Home by Manju Kapur : Book Review

Home is the saga of a big fat Indian joint family of Karol Bagh. The Kahani Ghar ghar ki begins with Banwari lal , a well –to- do cloth merchant is proud of his humble beginning in Lahore in Pakistan. The novel depicts a day in the life of a conservative Indian family of yester years, their behaviour, the elements that guide their behaviour and other fine nuances of their psyche are depicted descriptively thus enabling the reader to actually experience their lives. The epic that spans across four generations portrays the stereotype roles - men have the responsibility to take the family business/ name forward and women to enable it by procreating sons and making sure that the house the men folks return to after a hard day is a home and not just a house. Each one is groomed about his/her role early in life leaving little scope for conflicts.

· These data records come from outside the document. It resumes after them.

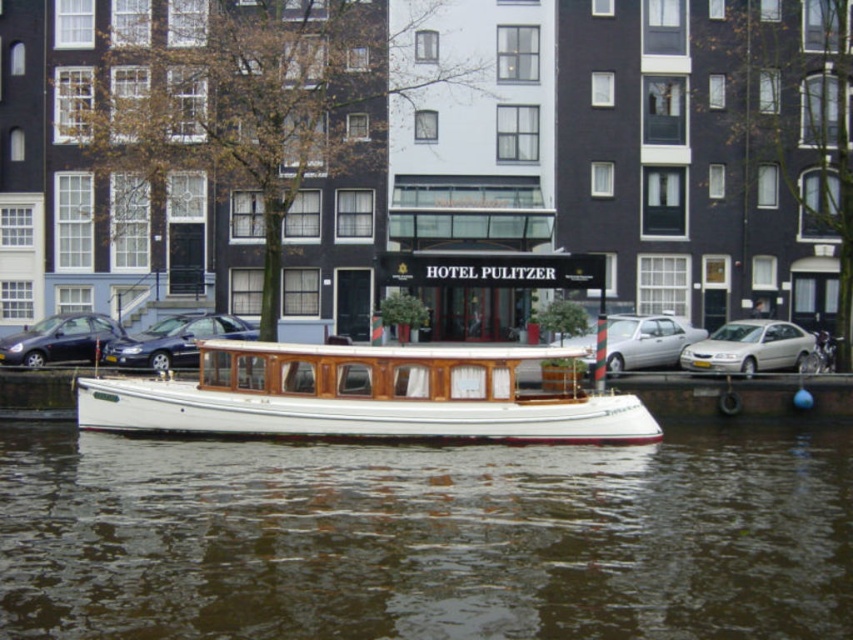 You are a tour guide leading a group along the canal. You need to explain the parking situation to your tourists. Which car is narrower between the silver metallic sedan at right and the shiny black car at center?

The silver metallic sedan at right is thinner than the shiny black car at center, so the silver metallic sedan at right is narrower.

What is the location of the point with coordinates (173,340) in the image?

The point with coordinates (173,340) is located on the shiny black car at center.

You are standing on the dock next to the canal and want to take a photo of the white wood boat at center. The camera you have can focus on objects up to 20 meters away. Will the boat be in focus?

The white wood boat at center is 22.35 meters from viewer, which is beyond the camera focus range of 20 meters. The boat will not be in focus. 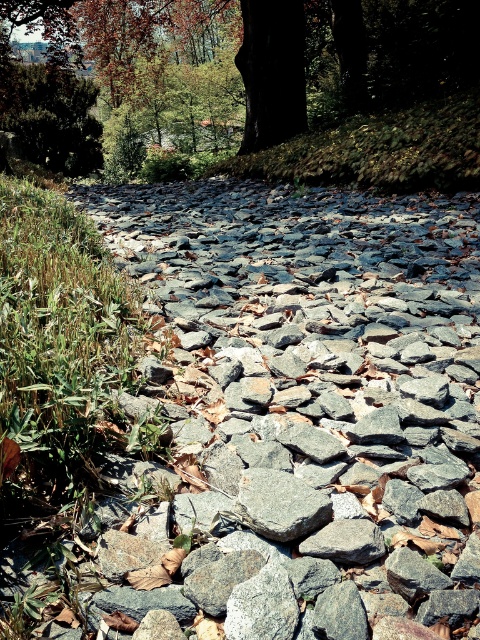 You are a photographer standing at the edge of the stone bed pathway. You want to take a photo that includes both the point at coordinates (420, 396) and the point at (288, 58). Which point will appear closer to the camera in the photo?

Point (420, 396) will appear closer to the camera in the photo because it is physically closer to the camera than point (288, 58).

You are a hiker who wants to place a small backpack on the ground. You see the dark brown bark at upper center and the gray rough stone at center. Which surface is higher and more stable for placing your backpack?

The dark brown bark at upper center is positioned over the gray rough stone at center, so it is higher and more stable for placing the backpack. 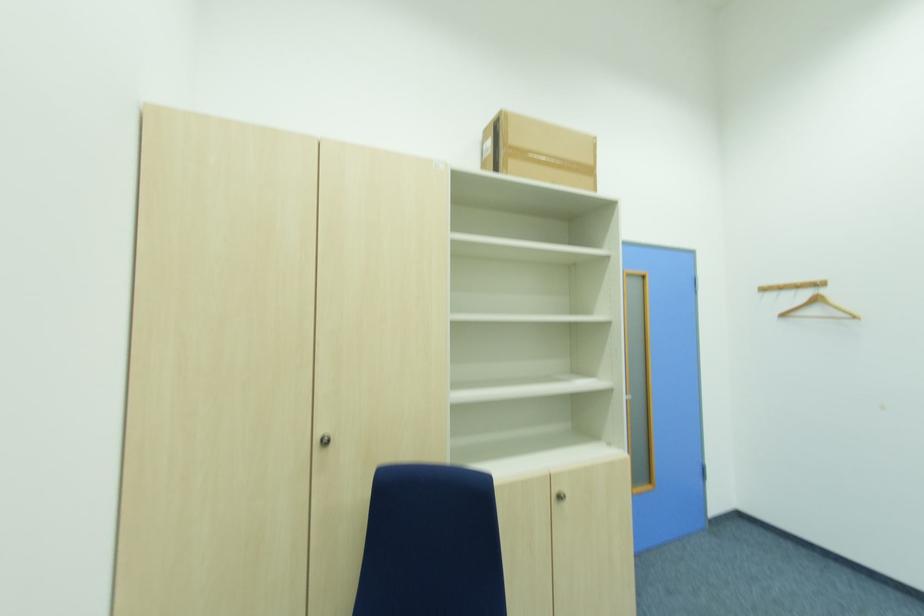 Identify the location of cardboard box. The height and width of the screenshot is (616, 924). (539, 151). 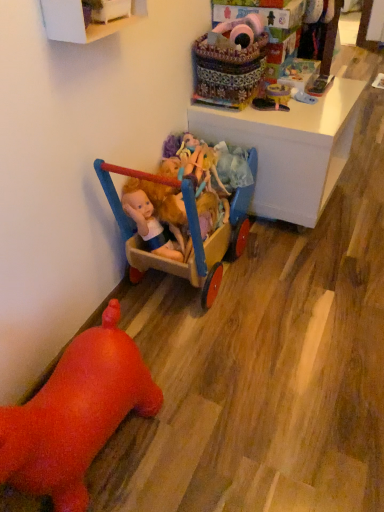 Describe the element at coordinates (242, 50) in the screenshot. The image size is (384, 512). I see `brightly colored fabric basket at upper center` at that location.

In order to click on brightly colored fabric basket at upper center in this screenshot , I will do `click(242, 50)`.

Identify the location of matte plastic doll at center, acting as the 4th toy starting from the top. Image resolution: width=384 pixels, height=512 pixels. (233, 166).

What do you see at coordinates (233, 166) in the screenshot?
I see `matte plastic doll at center, the 3th toy when ordered from bottom to top` at bounding box center [233, 166].

At what (x,y) coordinates should I click in order to perform the action: click on white painted wood cabinet at upper left. Please return your answer as a coordinate pair (x, y). The image size is (384, 512). Looking at the image, I should click on (83, 21).

What do you see at coordinates (76, 414) in the screenshot? The height and width of the screenshot is (512, 384). I see `rubber duck at lower left, which is the first toy in bottom-to-top order` at bounding box center [76, 414].

Where is `matte plastic toy at upper center, which appears as the second toy when viewed from the top`? matte plastic toy at upper center, which appears as the second toy when viewed from the top is located at coordinates coord(278,94).

I want to click on brightly colored fabric basket at upper center, so click(x=242, y=50).

Is matte plastic doll at center, acting as the 4th toy starting from the top, wider or thinner than black rubber shoe at upper right, which is the 4th toy from bottom to top?

Considering their sizes, matte plastic doll at center, acting as the 4th toy starting from the top, looks slimmer than black rubber shoe at upper right, which is the 4th toy from bottom to top.

Considering the sizes of objects matte plastic doll at center, acting as the 4th toy starting from the top, and black rubber shoe at upper right, which is the 4th toy from bottom to top, in the image provided, who is taller, matte plastic doll at center, acting as the 4th toy starting from the top, or black rubber shoe at upper right, which is the 4th toy from bottom to top,?

matte plastic doll at center, acting as the 4th toy starting from the top, is taller.

Is matte plastic doll at center, the 3th toy when ordered from bottom to top, positioned before black rubber shoe at upper right, acting as the third toy starting from the top?

Yes, it is in front of black rubber shoe at upper right, acting as the third toy starting from the top.

From a real-world perspective, is fluffy pink plush at upper center, which appears as the sixth toy when ordered from the bottom, under black rubber shoe at upper right, acting as the third toy starting from the top?

No, from a real-world perspective, fluffy pink plush at upper center, which appears as the sixth toy when ordered from the bottom, is not below black rubber shoe at upper right, acting as the third toy starting from the top.

Is fluffy pink plush at upper center, which appears as the sixth toy when ordered from the bottom, to the right of black rubber shoe at upper right, which is the 4th toy from bottom to top, from the viewer's perspective?

Incorrect, fluffy pink plush at upper center, which appears as the sixth toy when ordered from the bottom, is not on the right side of black rubber shoe at upper right, which is the 4th toy from bottom to top.

Is black rubber shoe at upper right, which is the 4th toy from bottom to top, located within fluffy pink plush at upper center, which appears as the sixth toy when ordered from the bottom?

That's incorrect, black rubber shoe at upper right, which is the 4th toy from bottom to top, is not inside fluffy pink plush at upper center, which appears as the sixth toy when ordered from the bottom.

Is fluffy pink plush at upper center, acting as the 1th toy starting from the top, bigger or smaller than black rubber shoe at upper right, acting as the third toy starting from the top?

Clearly, fluffy pink plush at upper center, acting as the 1th toy starting from the top, is larger in size than black rubber shoe at upper right, acting as the third toy starting from the top.

Which object is closer to the camera, fluffy pink plush at upper center, which appears as the sixth toy when ordered from the bottom, or rubber duck at lower left, the 6th toy when ordered from top to bottom?

rubber duck at lower left, the 6th toy when ordered from top to bottom, is in front.

Consider the image. Does fluffy pink plush at upper center, acting as the 1th toy starting from the top, turn towards rubber duck at lower left, which is the first toy in bottom-to-top order?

The story begins well with two sisters Sona and Rupa, former the fair and lovely wife of Yashpal, the elder son of Banwari Lal and the latter a dark plain jane married to Premnath, a junior level government clerk. Banwari Lal’s progeny …two sons and one daughter… Yashpal, Pyarelal and Sunita , their respective spouses beautiful Sona, practical Sushila and jobless drunkard Murli, third generation Raju, Nisha, Vijay , Ajay, Vicky, Pooja, Seema, Rekha , fourth generation Virat , etc etc… the story gets lost in characters. At times the reader finds it difficult to keep track. There is no central character, central characters keep changing.
Manju Kapur very adroitly brings home the crux of joint family structure; the family members stick together and support each other in spite of their differences and internal jealousies. The brothers not only take care of Vicky, their dead sister Sunita’s son , they marry him, perform all the ceremonies for his wife and child in spite of his being the black sheep of the family and an unwanted burden but he is still their own blood and family.

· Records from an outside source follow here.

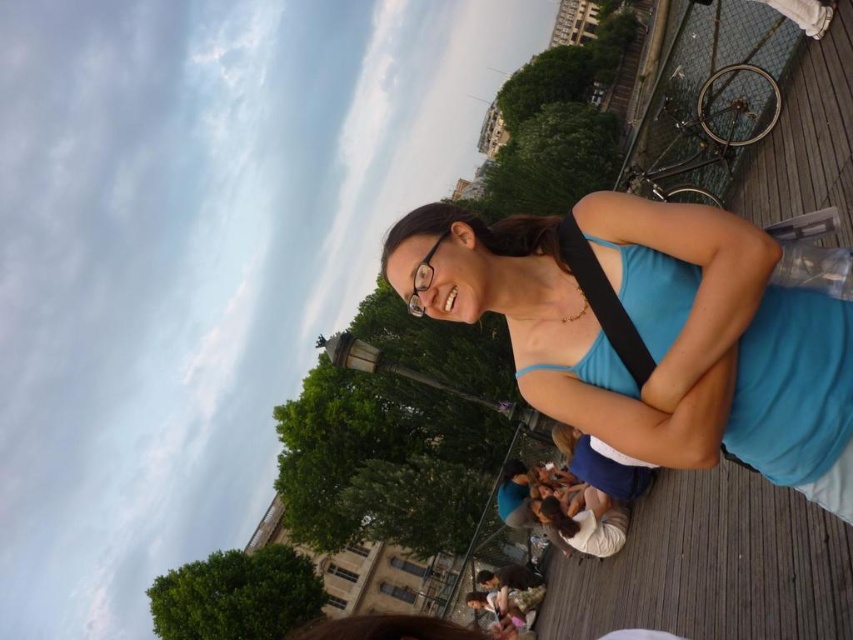 Who is lower down, black fabric strap at upper right or clear plastic glasses at center?

black fabric strap at upper right

Who is more distant from viewer, (570, 216) or (425, 285)?

The point (570, 216) is behind.

I want to click on black fabric strap at upper right, so click(x=602, y=300).

Measure the distance between blue fabric tank top at center and camera.

They are 23.17 meters apart.

Which is more to the left, blue fabric tank top at center or black fabric strap at upper right?

blue fabric tank top at center is more to the left.

Does point (775, 394) come closer to viewer compared to point (628, 333)?

Yes, it is in front of point (628, 333).

This screenshot has height=640, width=853. What are the coordinates of `blue fabric tank top at center` in the screenshot? It's located at (653, 330).

Which is above, blue fabric tank top at center or clear plastic glasses at center?

clear plastic glasses at center is higher up.

Between blue fabric tank top at center and clear plastic glasses at center, which one is positioned lower?

blue fabric tank top at center is below.

Measure the distance between point (799, 380) and camera.

Point (799, 380) and camera are 23.98 meters apart from each other.

I want to click on blue fabric tank top at center, so point(653,330). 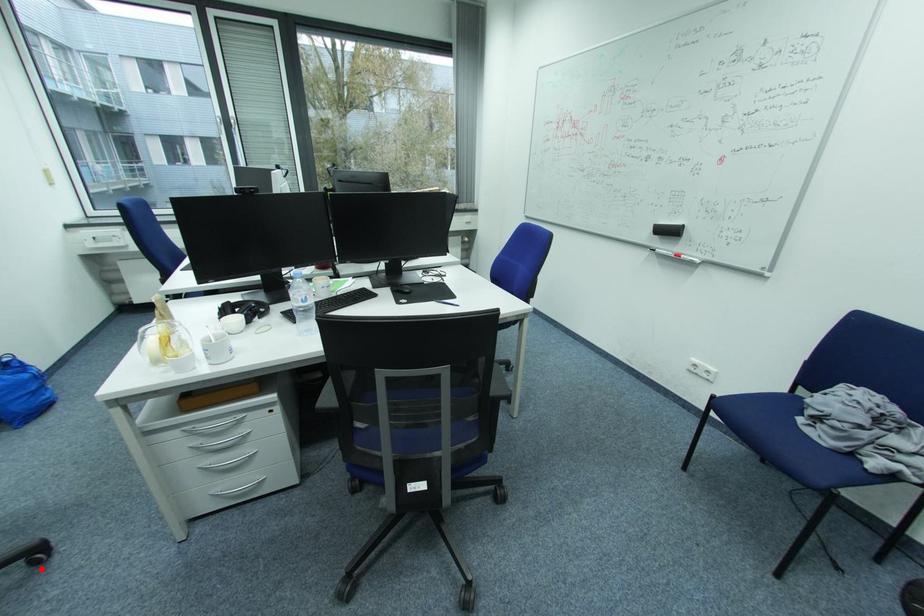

Nisha, the gorgeous only granddaughter like other women of the family is brought up with values that for an ideal woman home, family, kitchen and the children come first and rest everything is farce. Such values may not be relevant today with generation Y even in small orthodox towns. Nisha has to suppress her desires first to study English literature, then to marry the boy of her choice and then to set up her own business. The women are groomed to behave as per the expectations of the family, those who think of going beyond this periphery remain unhappy!!
Did the sexual molestation by Vicky leave a permanent scars on Nisha’s life ? What happens to childless Rupa ? Why does she leave her claim on Nisha to whom she has brought up like her daughter? Such questions remain unanswered. Published in 2006, Home is the first fiction genre by Random House. Overall it is good read, the language used is very simple and the scenes flow naturally and swiftly without giving readers a temptation to turn pages.